EXTRACTED MATERIAL>

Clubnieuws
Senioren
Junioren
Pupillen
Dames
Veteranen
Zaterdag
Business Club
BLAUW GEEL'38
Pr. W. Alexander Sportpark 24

WHAT IS NEEDED> Each line of the data must be set down again as it is.

EXERCISE OUTPUT>
Clubnieuws
Senioren
Junioren
Pupillen
Dames
Veteranen
Zaterdag
Business Club
BLAUW GEEL'38
Pr. W. Alexander Sportpark 24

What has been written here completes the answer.